(Given records Opens)

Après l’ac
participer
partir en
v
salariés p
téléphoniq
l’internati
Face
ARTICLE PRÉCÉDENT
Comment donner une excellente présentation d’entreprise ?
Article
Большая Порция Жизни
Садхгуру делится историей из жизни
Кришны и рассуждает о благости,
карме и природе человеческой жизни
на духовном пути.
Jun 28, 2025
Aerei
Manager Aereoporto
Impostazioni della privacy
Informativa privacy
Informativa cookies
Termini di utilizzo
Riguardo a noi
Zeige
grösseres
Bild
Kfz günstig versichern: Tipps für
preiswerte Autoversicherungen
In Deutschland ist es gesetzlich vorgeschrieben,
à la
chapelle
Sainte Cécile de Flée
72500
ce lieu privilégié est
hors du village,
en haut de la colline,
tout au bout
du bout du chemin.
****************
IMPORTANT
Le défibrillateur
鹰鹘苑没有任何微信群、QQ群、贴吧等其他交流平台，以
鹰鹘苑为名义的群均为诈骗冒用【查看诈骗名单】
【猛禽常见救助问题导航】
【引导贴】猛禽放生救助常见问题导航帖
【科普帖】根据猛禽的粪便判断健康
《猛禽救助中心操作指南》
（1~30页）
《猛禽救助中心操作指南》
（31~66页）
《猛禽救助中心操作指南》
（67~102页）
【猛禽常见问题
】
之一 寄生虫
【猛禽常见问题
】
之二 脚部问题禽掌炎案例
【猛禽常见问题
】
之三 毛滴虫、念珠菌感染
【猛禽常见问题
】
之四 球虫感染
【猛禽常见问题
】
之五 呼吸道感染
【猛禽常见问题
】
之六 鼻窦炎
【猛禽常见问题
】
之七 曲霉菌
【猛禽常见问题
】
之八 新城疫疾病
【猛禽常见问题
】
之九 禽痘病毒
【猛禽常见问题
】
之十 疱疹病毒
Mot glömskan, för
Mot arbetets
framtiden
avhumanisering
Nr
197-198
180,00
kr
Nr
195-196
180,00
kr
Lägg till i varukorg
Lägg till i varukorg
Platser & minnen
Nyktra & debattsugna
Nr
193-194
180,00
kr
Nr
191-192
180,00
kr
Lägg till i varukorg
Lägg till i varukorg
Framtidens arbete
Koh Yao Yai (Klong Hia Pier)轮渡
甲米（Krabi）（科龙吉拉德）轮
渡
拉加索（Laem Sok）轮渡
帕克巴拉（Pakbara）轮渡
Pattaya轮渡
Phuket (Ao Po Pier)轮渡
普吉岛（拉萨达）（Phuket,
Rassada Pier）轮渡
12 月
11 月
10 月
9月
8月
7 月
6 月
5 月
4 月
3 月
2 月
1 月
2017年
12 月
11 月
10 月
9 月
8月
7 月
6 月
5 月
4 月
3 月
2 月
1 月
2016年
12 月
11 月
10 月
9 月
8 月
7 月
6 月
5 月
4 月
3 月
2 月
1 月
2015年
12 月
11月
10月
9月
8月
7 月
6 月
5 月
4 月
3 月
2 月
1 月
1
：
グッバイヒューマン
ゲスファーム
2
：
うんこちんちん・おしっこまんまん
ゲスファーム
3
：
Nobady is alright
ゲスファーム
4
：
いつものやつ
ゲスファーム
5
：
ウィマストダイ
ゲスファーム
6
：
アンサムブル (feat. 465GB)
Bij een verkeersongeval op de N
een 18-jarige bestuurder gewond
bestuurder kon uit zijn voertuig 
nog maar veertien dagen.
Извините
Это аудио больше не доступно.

(Given records Closes)

> [Problem to solve]: Please return all of the records exactly.

> [Response area]:
Après l’ac
participer
partir en
v
salariés p
téléphoniq
l’internati
Face
ARTICLE PRÉCÉDENT
Comment donner une excellente présentation d’entreprise ?
Article
Большая Порция Жизни
Садхгуру делится историей из жизни
Кришны и рассуждает о благости,
карме и природе человеческой жизни
на духовном пути.
Jun 28, 2025
Aerei
Manager Aereoporto
Impostazioni della privacy
Informativa privacy
Informativa cookies
Termini di utilizzo
Riguardo a noi
Zeige
grösseres
Bild
Kfz günstig versichern: Tipps für
preiswerte Autoversicherungen
In Deutschland ist es gesetzlich vorgeschrieben,
à la
chapelle
Sainte Cécile de Flée
72500
ce lieu privilégié est
hors du village,
en haut de la colline,
tout au bout
du bout du chemin.
****************
IMPORTANT
Le défibrillateur
鹰鹘苑没有任何微信群、QQ群、贴吧等其他交流平台，以
鹰鹘苑为名义的群均为诈骗冒用【查看诈骗名单】
【猛禽常见救助问题导航】
【引导贴】猛禽放生救助常见问题导航帖
【科普帖】根据猛禽的粪便判断健康
《猛禽救助中心操作指南》
（1~30页）
《猛禽救助中心操作指南》
（31~66页）
《猛禽救助中心操作指南》
（67~102页）
【猛禽常见问题
】
之一 寄生虫
【猛禽常见问题
】
之二 脚部问题禽掌炎案例
【猛禽常见问题
】
之三 毛滴虫、念珠菌感染
【猛禽常见问题
】
之四 球虫感染
【猛禽常见问题
】
之五 呼吸道感染
【猛禽常见问题
】
之六 鼻窦炎
【猛禽常见问题
】
之七 曲霉菌
【猛禽常见问题
】
之八 新城疫疾病
【猛禽常见问题
】
之九 禽痘病毒
【猛禽常见问题
】
之十 疱疹病毒
Mot glömskan, för
Mot arbetets
framtiden
avhumanisering
Nr
197-198
180,00
kr
Nr
195-196
180,00
kr
Lägg till i varukorg
Lägg till i varukorg
Platser & minnen
Nyktra & debattsugna
Nr
193-194
180,00
kr
Nr
191-192
180,00
kr
Lägg till i varukorg
Lägg till i varukorg
Framtidens arbete
Koh Yao Yai (Klong Hia Pier)轮渡
甲米（Krabi）（科龙吉拉德）轮
渡
拉加索（Laem Sok）轮渡
帕克巴拉（Pakbara）轮渡
Pattaya轮渡
Phuket (Ao Po Pier)轮渡
普吉岛（拉萨达）（Phuket,
Rassada Pier）轮渡
12 月
11 月
10 月
9月
8月
7 月
6 月
5 月
4 月
3 月
2 月
1 月
2017年
12 月
11 月
10 月
9 月
8月
7 月
6 月
5 月
4 月
3 月
2 月
1 月
2016年
12 月
11 月
10 月
9 月
8 月
7 月
6 月
5 月
4 月
3 月
2 月
1 月
2015年
12 月
11月
10月
9月
8月
7 月
6 月
5 月
4 月
3 月
2 月
1 月
1
：
グッバイヒューマン
ゲスファーム
2
：
うんこちんちん・おしっこまんまん
ゲスファーム
3
：
Nobady is alright
ゲスファーム
4
：
いつものやつ
ゲスファーム
5
：
ウィマストダイ
ゲスファーム
6
：
アンサムブル (feat. 465GB)
Bij een verkeersongeval op de N
een 18-jarige bestuurder gewond
bestuurder kon uit zijn voertuig 
nog maar veertien dagen.
Извините
Это аудио больше не доступно.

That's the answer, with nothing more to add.